For nearly 30 years, the JIRG worked to build a stable population in the Hellshire Hills through intensive surveys, invasive-species control, and a head-start and release program at the Hope Zoo. This perseverance resulted in increasing the number of nesting females seven-fold and releasing more than 300 hatchlings into Hellshire Hills. In 2013, after years of negotiations, the National Environmental Planning Agency (NEPA), formally took on oversight of the project, making it one of their only species-focused conservation projects. While a current population estimate is not available, the International Union for Conservation of Nature (IUCN) in a 2010 assessment provided an estimate of 100-200 mature individuals. The Jamaican rock iguana is an IUCN red-listed critically endangered species. 

Threatening that success, in 2013 the Jamaican government backed a development plan for a port facility that would destroy the current habitat of the iguana in Hellshire Hills and prime reintroduction sites on the Goat Islands. 

In 2015, the U.S. Fish and Wildlife Service joined the JIRG’s international campaign to stop this development by backing the International Iguana Foundation (IIF), a longstanding JIRG partner organization, in an effort to explore potential reintroduction sites.   

   Dr.

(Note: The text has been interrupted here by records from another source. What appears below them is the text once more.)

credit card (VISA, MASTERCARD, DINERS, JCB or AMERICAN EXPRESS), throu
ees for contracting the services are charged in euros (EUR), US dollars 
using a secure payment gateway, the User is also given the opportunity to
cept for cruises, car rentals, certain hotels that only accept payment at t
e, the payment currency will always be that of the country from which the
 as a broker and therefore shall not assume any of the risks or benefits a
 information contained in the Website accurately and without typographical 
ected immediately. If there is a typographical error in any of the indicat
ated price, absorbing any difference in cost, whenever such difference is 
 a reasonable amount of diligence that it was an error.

Pasachnik and ranger Kenroy Williams release a Jamaican rock iguana Dr. Pasachnik and ranger Kenroy Williams release a Jamaican rock iguana after collecting data on its size and shape. Photo by Peter Harlow

In July 2016, I was hired as a Conservation Biologist by the Fort Worth Zoo, which provides the office for the IIF, to oversee the aforementioned Service supported work. I have been involved in iguana research and conservation for more than 15 years, and have worked throughout Central America and the Caribbean. The opportunity to work on this iconic project was an honor. I traveled to Jamaica September through October 2016, coinciding with the hatching season of the iguanas. The goals of the trip were to meet the relevant stakeholders, observe the hatching period management, and begin to assess a potential reintroduction site. Coincidently, the JIRG had recently been contacted by Noel Levy, a founding member of the Jackson Bay Gun Club. This was a connection that may just change the course of history for these iguanas once again.

Noel’s gun club manages half of the Portland Ridge peninsula - a dry forest, similar to Hellshire Hills, and long thought of as a potential site to establish a secondary population of Jamaican Iguanas. Noel had heard there was interest in introducing iguanas to Portland Ridge and he wanted to make it happen! 

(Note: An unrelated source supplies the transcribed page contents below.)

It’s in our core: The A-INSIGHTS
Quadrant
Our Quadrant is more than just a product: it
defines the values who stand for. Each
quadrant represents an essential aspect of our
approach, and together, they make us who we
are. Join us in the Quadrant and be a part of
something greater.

   Portland Ridge in JamaicaPortland Ridge is a potential reintroduction site for Jamaican rock iguanas. Photo by Stesha Pasachnik

Noel talked of preserving nature for future generations, turning the gun club into a reserve and using iguanas as the flagship for the project. In collaboration with Damion Whyte (UWI PhD student), Noel and I embarked on a plan to assess the area, looking for nesting and retreat sites, and preferred dietary plants for the iguanas. This site would increase the range of the iguanas greatly, expanding it into an independent area 

The good news kept coming. In October, the prime minister of Jamaica announced that the port development would not be approved. Jamaica had taken a stand for the environment. Stopping this development was a hard-fought battle; however, we must stay vigilant as development pressure is a constant concern in Jamaica. Many organizations are now exploring how to turn the area into a reserve for iguanas and other endemic wildlife. 

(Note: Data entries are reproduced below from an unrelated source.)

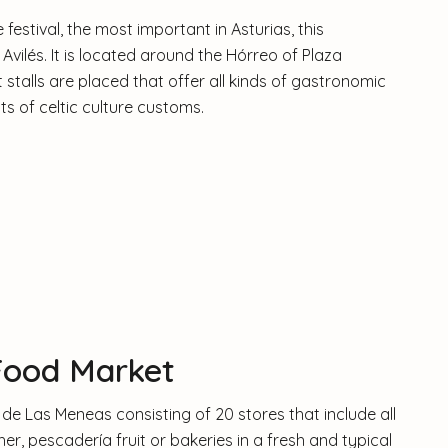
 festival, the most important in Asturias, this
in Avilés. It is located around the Hórreo of Plaza
stalls are placed that offer all kinds of gastronomic
ts of celtic culture customs.
Food Market
de Las Meneas consisting of 20 stores that include all
er, pescadería fruit or bakeries in a fresh and typical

The future remains uncertain as it often is in conservation, but one thing that is clear is our need for a continued united front. The most impressive observation I made during this first trip was the sheer number of organizations involved in the protection of these iguanas and their habitat. We will continue to work in unity to ensure a hopeful future for all the species that coexist within Jamaica.